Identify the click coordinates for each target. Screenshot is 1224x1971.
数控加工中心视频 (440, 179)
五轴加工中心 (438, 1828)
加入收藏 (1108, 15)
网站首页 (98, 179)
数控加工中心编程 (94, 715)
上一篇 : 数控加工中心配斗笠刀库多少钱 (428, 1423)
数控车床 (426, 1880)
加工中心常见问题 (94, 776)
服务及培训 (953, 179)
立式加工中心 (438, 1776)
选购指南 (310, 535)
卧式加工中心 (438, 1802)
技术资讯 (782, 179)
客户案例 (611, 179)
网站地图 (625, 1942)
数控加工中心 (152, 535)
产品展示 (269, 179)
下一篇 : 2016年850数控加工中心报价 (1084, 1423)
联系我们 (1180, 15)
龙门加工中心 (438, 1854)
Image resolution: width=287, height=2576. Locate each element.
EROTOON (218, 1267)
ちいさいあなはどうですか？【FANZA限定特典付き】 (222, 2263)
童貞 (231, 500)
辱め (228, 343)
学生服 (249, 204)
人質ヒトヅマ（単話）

════════

◆ Task objective
Could you return all lines from the records that include the word "each"?

◆ Output for this task
Identify the click coordinates for each target. Screenshot is 1224x1971.
Image resolution: width=287, height=2576. Locate each element.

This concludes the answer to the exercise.